## K Nearest Neighbors Model for a Regression Problem

In this notebook, we use the K Nearest Neighbors method to build a regressor to predict the __log_votes__ field of our review dataset (that is very similar to the final project dataset).


1. Reading the dataset
2. Exploratory data analysis and missing value imputation
3. Stop word removal and stemming
4. Scaling numerical fields
5. Splitting the training dataset into training and validation
6. Computing Bag of Words features
7. Fitting the regression model
    * Find more details on the KNN Regressor here: https://scikit-learn.org/stable/modules/generated/sklearn.neighbors.KNeighborsRegressor.html
8. Checking model performance on the validation dataset
9. Trying different K values
10. Ideas for improvement

Overall dataset schema:
* __reviewText:__ Text of the review
* __summary:__ Summary of the review
* __verified:__ Whether the purchase was verified (True or False)
* __time:__ UNIX timestamp for the review
* __rating:__ Rating of the review
* __log_votes:__ Logarithm-adjusted votes log(1+votes). *This field is a processed version of the votes field. People can click on the "helpful" button when they find a customer review helpful. This increases the vote by 1. __log_votes__ is calculated like this log(1+votes). This formulation helps us get a smaller range for votes.*


### 1. Reading the dataset

We will use the __pandas__ library to read our dataset.

In [None]:
import pandas as pd

df = pd.read_csv('../../data/examples/NLP-REVIEW-DATA-REGRESSION.csv')

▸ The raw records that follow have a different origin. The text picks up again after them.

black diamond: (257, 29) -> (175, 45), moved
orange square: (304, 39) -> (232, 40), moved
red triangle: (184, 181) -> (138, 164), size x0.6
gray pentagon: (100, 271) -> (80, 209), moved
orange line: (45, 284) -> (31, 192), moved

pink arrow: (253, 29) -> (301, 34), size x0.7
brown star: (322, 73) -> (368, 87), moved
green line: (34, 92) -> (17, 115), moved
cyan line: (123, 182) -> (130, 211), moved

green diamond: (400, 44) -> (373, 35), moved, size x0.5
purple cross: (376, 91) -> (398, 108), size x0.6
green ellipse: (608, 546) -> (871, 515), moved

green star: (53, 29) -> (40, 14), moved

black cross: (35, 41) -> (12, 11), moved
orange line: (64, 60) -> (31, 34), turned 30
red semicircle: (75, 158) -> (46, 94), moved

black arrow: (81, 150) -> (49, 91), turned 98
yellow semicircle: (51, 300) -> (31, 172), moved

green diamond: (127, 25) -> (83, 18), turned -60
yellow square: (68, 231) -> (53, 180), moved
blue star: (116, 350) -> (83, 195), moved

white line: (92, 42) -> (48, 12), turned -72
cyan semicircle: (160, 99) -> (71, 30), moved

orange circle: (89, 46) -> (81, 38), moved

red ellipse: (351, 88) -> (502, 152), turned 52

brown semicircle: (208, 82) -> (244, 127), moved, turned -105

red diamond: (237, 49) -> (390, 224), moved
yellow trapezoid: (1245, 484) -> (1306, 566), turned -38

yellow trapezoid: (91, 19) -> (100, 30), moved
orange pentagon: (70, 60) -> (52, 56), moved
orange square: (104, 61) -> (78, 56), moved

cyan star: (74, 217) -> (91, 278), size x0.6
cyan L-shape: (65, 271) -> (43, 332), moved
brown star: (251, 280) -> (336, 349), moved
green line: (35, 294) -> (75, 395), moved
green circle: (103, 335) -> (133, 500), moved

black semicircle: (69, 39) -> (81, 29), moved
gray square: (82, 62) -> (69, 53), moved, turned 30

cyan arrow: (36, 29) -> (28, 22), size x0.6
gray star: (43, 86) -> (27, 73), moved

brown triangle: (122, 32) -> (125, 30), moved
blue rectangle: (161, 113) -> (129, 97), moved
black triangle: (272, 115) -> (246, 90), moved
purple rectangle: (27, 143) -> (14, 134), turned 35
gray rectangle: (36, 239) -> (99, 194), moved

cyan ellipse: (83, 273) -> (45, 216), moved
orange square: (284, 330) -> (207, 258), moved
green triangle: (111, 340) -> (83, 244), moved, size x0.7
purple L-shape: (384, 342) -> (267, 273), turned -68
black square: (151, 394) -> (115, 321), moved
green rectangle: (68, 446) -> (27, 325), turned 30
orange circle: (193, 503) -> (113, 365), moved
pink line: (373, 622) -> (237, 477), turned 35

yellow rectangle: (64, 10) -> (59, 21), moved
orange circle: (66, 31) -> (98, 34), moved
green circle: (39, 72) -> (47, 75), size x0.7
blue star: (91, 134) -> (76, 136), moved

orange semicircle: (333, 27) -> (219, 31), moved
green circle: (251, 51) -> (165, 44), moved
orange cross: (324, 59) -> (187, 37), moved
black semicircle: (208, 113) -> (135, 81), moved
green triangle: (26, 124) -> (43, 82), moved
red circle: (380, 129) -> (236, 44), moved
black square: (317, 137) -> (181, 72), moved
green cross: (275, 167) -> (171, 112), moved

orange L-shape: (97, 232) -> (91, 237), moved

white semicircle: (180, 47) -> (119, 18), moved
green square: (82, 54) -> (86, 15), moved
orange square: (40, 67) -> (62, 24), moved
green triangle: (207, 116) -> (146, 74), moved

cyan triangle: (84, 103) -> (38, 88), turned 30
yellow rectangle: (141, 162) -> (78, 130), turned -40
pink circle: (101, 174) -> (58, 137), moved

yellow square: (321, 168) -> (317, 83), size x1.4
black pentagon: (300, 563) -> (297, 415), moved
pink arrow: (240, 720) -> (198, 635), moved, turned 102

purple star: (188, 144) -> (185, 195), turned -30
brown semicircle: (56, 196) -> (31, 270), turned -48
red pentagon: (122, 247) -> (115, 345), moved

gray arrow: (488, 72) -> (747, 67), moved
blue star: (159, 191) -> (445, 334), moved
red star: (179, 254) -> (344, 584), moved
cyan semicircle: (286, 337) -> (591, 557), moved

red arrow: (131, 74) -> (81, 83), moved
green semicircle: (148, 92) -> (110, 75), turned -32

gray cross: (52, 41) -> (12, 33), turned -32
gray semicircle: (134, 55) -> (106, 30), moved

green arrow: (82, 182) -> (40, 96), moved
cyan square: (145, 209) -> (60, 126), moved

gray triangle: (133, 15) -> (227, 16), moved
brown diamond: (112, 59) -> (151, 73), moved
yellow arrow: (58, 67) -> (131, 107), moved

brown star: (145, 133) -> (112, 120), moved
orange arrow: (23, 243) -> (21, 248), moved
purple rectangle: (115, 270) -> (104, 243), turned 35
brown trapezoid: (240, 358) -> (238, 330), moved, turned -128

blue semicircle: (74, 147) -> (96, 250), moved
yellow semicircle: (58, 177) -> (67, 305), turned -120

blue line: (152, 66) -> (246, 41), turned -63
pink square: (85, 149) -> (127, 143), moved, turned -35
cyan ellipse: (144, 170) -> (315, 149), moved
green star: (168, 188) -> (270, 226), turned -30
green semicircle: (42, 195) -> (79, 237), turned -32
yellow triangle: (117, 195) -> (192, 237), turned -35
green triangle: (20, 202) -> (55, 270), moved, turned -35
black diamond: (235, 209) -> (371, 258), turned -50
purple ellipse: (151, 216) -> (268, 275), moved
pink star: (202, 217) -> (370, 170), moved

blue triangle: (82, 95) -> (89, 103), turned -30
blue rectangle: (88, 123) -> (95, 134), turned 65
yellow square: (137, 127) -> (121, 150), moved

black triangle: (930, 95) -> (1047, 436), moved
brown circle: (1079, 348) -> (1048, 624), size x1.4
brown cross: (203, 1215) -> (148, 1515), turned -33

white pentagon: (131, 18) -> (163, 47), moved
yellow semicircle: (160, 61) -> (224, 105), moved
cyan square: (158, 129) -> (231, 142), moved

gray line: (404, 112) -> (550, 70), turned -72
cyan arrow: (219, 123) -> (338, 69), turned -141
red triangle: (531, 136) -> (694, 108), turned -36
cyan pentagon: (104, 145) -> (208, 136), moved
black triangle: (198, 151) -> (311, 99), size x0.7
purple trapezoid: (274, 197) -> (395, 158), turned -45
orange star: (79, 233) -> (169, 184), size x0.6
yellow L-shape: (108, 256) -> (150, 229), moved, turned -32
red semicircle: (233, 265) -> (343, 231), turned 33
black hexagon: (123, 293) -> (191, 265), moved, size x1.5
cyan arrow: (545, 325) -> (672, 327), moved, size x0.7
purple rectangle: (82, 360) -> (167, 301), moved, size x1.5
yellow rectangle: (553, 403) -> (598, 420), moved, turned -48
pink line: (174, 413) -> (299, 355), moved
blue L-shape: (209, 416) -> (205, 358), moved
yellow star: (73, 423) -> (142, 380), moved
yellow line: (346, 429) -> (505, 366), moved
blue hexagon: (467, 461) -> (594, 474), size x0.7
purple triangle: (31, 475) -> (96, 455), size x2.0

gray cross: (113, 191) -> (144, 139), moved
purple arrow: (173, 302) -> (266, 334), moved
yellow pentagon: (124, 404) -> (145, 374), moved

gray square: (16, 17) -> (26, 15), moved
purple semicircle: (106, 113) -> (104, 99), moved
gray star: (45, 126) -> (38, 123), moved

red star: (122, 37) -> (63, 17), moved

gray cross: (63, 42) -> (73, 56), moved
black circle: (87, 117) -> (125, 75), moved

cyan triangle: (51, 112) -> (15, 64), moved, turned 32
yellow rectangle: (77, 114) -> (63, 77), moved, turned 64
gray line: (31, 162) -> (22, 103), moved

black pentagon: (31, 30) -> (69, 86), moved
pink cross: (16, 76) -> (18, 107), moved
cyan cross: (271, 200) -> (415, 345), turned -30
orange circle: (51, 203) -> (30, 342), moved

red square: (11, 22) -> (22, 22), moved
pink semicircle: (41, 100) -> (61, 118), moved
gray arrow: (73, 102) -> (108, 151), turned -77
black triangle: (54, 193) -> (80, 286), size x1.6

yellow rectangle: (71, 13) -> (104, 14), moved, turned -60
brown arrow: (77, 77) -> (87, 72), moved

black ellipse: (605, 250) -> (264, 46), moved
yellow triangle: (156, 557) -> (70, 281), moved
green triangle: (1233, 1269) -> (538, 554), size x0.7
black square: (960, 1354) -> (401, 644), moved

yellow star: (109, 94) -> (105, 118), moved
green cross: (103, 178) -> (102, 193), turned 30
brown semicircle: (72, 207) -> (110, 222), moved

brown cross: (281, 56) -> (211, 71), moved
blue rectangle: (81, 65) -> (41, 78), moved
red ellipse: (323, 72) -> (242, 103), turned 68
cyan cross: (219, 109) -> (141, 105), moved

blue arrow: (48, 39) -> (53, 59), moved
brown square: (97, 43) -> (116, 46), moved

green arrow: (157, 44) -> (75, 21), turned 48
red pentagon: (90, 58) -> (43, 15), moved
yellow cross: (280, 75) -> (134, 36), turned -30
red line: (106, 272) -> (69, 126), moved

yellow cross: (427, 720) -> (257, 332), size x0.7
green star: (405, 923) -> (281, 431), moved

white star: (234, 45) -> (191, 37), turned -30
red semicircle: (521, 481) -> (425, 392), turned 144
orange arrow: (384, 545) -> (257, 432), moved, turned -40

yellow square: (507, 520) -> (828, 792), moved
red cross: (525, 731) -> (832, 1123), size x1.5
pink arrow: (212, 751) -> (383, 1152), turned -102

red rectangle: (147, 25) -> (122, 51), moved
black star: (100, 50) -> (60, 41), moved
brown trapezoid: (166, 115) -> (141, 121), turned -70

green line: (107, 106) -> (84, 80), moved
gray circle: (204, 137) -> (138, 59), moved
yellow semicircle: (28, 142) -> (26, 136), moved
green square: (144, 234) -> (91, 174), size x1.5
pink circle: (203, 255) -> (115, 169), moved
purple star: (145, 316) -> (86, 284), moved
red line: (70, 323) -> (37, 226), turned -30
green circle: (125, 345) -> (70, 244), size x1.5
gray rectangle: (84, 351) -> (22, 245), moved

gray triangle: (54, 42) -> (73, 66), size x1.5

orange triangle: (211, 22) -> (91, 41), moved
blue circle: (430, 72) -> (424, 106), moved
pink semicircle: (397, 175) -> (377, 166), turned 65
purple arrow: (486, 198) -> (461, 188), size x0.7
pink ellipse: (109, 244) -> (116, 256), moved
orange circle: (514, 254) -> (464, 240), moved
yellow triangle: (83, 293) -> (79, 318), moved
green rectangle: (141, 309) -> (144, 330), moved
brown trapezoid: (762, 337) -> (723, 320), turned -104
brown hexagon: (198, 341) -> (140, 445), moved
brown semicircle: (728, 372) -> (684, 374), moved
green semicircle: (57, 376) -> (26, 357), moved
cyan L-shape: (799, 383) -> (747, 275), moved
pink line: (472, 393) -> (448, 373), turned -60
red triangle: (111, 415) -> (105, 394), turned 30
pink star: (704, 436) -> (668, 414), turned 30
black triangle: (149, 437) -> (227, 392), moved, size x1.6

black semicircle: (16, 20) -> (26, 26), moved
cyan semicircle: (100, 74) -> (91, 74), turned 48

print('The shape of the dataset is:', df.shape)

Let's look at the first 10 rows of the dataset. As we can see the __log_votes__ field is numeric, so we build a regression model.

In [None]:
df.head(10)

### 2. Exploratory data analysis and missing value imputation

Let's look at the range and distribution of __log_votes__.

In [None]:
df["log_votes"].min()

In [None]:
df["log_votes"].max()

In [None]:
%matplotlib inline
import matplotlib.pyplot as plt

df["log_votes"].plot.hist()
plt.show()

We can check the number of missing values for each columm below.

In [None]:
print(df.isna().sum())

Let's fill-in the missing values for __reviewText__ below. We will just use the placeholder "Missing" here.

In [None]:
df["reviewText"].fillna("Missing", inplace=True)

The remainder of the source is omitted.